Cleland brings to the race an icon-like status in the state. Returning from Vietnam with the Bronze and Silver stars, he rebounded from his wounds to win election to the state Senate in 1970 at age 28, becoming its youngest member. He moved to Washington in 1977, when fellow Georgian and newly elected President Carter named him to head the Veterans Administration.

Advertisement

In 1982, Cleland was elected as Georgia’s secretary of state, holding the office for 12 years.

Millner is publicly prodding Cleland to face him in more debates than the one encounter to which Cleland has agreed.

A self-assured, self-made success in the business world, where he founded his own temporary employment firm and built it into a billion-dollar-a-year enterprise, Millner warmed up for his Senate bid by running for governor in 1994. He came within 2 percentage points of upsetting Zell Miller, the Democratic incumbent.

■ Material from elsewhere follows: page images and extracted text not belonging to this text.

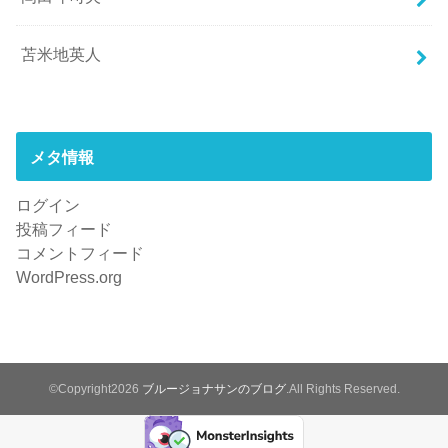
苫米地英人
メタ情報
ログイン
投稿フィード
コメントフィード
WordPress.org
©Copyright2026
ブルージョナサンのブログ
.All Rights Reserved.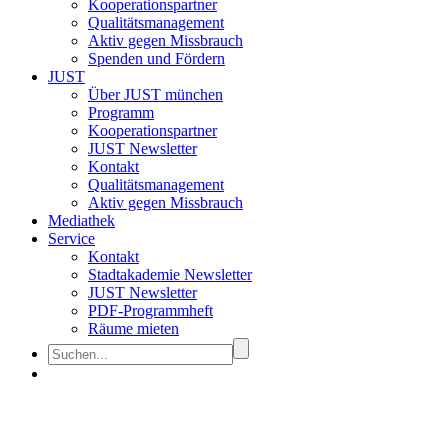
Kooperationspartner
Qualitätsmanagement
Aktiv gegen Missbrauch
Spenden und Fördern
JUST
Über JUST münchen
Programm
Kooperationspartner
JUST Newsletter
Kontakt
Qualitätsmanagement
Aktiv gegen Missbrauch
Mediathek
Service
Kontakt
Stadtakademie Newsletter
JUST Newsletter
PDF-Programmheft
Räume mieten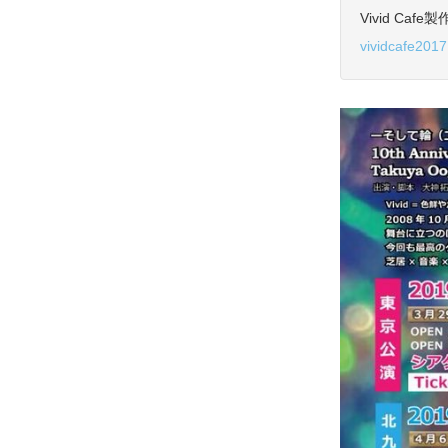
Vivid Caf
vividcafe201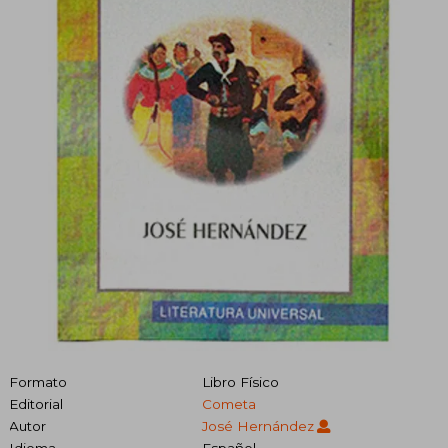
Formato
Libro Físico
Editorial
Cometa
Autor
José Hernández
Idioma
Español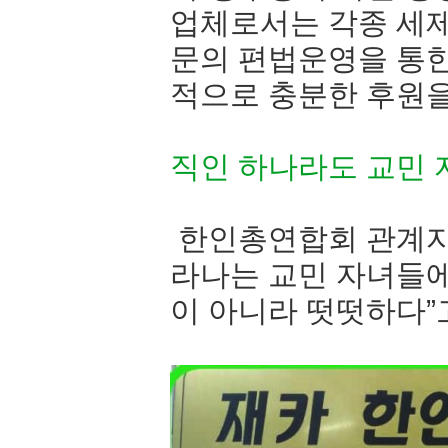
업체로서는 각종 세제
문의 편법운영을 통한
적으로 충분한 후원을
직인 하나라도 교민
한인총연합회 관계자
라나는 교민 자녀들에
이 아니라 떳떳하다”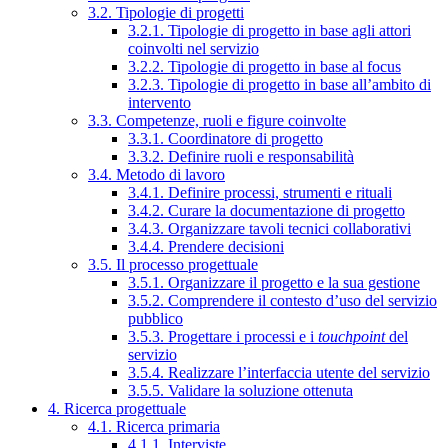
3.2. Tipologie di progetti
3.2.1. Tipologie di progetto in base agli attori
coinvolti nel servizio
3.2.2. Tipologie di progetto in base al focus
3.2.3. Tipologie di progetto in base all’ambito di
intervento
3.3. Competenze, ruoli e figure coinvolte
3.3.1. Coordinatore di progetto
3.3.2. Definire ruoli e responsabilità
3.4. Metodo di lavoro
3.4.1. Definire processi, strumenti e rituali
3.4.2. Curare la documentazione di progetto
3.4.3. Organizzare tavoli tecnici collaborativi
3.4.4. Prendere decisioni
3.5. Il processo progettuale
3.5.1. Organizzare il progetto e la sua gestione
3.5.2. Comprendere il contesto d’uso del servizio
pubblico
3.5.3. Progettare i processi e i
touchpoint
del
servizio
3.5.4. Realizzare l’interfaccia utente del servizio
3.5.5. Validare la soluzione ottenuta
4. Ricerca progettuale
4.1. Ricerca primaria
4.1.1. Interviste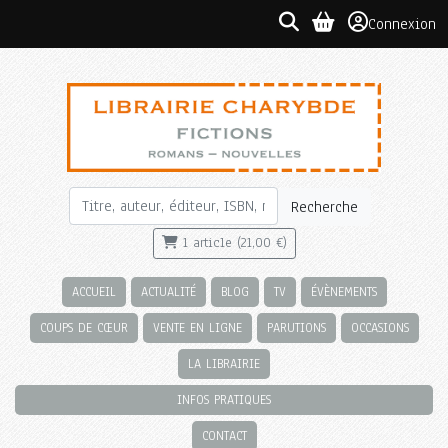
Connexion
Recherche
1 article (21,00 €)
ACCUEIL
ACTUALITÉ
BLOG
TV
ÉVÈNEMENTS
COUPS DE CŒUR
VENTE EN LIGNE
PARUTIONS
OCCASIONS
LA LIBRAIRIE
INFOS PRATIQUES
CONTACT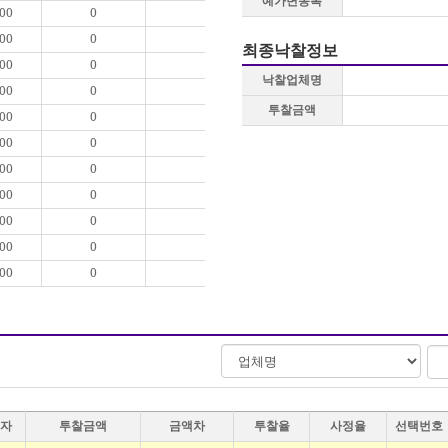
예가변동폭
.00
0
.00
0
최종낙찰정보
.00
0
낙찰업체명
.00
0
투찰금액
.00
0
.00
0
.00
0
.00
0
.00
0
.00
0
.00
0
자
투찰금액
금액차
투찰율
사정율
선택번호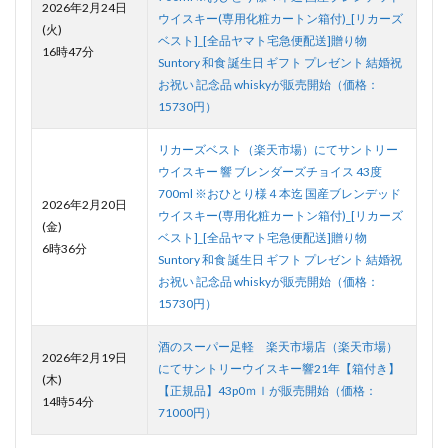
2026年2月24日
ウイスキー(専用化粧カートン箱付)_[リカーズ
(火)
ベスト]_[全品ヤマト宅急便配送]贈り物
16時47分
Suntory 和食 誕生日 ギフト プレゼント 結婚祝
お祝い 記念品 whiskyが販売開始（価格：
15730円）
リカーズベスト（楽天市場）にてサントリー
ウイスキー 響 ブレンダーズチョイス 43度
700ml ※おひとり様４本迄 国産ブレンデッド
2026年2月20日
ウイスキー(専用化粧カートン箱付)_[リカーズ
(金)
ベスト]_[全品ヤマト宅急便配送]贈り物
6時36分
Suntory 和食 誕生日 ギフト プレゼント 結婚祝
お祝い 記念品 whiskyが販売開始（価格：
15730円）
酒のスーパー足軽 楽天市場店（楽天市場）
2026年2月19日
にてサントリーウイスキー響21年【箱付き】
(木)
【正規品】43p0ｍｌが販売開始（価格：
14時54分
71000円）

Since then, Millner has acquired experience and polish on the campaign trail. Spotting a Cleland aide at a recent Kiwanis luncheon in Suwanee, Ga., Millner instructed him to go tell his boss: “If you are not willing to debate your opponent, you are hardly qualified to serve on the floor of the U.S. Senate.”

“Millner doesn’t really want the debates for a forum,” said Cleland’s campaign manager, Tim Phillips. “He wants to interfere with our ability to raise money by keeping us tied up.”

Millner is spotlighting the contrast between his business background and Cleland’s years in public office. “There are too many career politicians in Washington already,” he said.

Advertisement

Explaining his strategy, he added: “You define yourself and you define [Cleland]. You make sure that people know he’s a liberal Democrat, that he campaigned for Teddy Kennedy in 1994. That doesn’t play very well in Georgia.”

Cleland can’t undo his campaigning on behalf of Massachusetts Sen. Edward M. Kennedy’s reelection; he has known Kennedy since his days as VA chief. But he has tried to distance himself from Clinton, another Democrat viewed as excessively liberal by many Georgians.

Cleland last month claimed disagreement with Clinton’s 1993 budget with a tax increase, his proposal to allow gays to serve in the military and “his attempted takeover of the health care system.” Cleland previously had been silent on these issues.

Pausing on his way to a meeting with citizens who are working with police to fight crime in Athens, Ga., Cleland sought to minimize the significance of ideological labels.

“I think the terms ‘moderate,’ ‘conservative’ and ‘liberal’ don’t mean much anymore,” he said. “The real division in American politics today is between the sensible center and radical right. And that is what you have here in this election.”

The sensible center, as Cleland defines it, is “a feeling about issues that goes along these lines: fiscally conservative with a social conscience, and I would add pro-choice. And I think the candidates who are going to win this November are the candidates who are in the sensible center, regardless of whether they are Democratic or Republican.”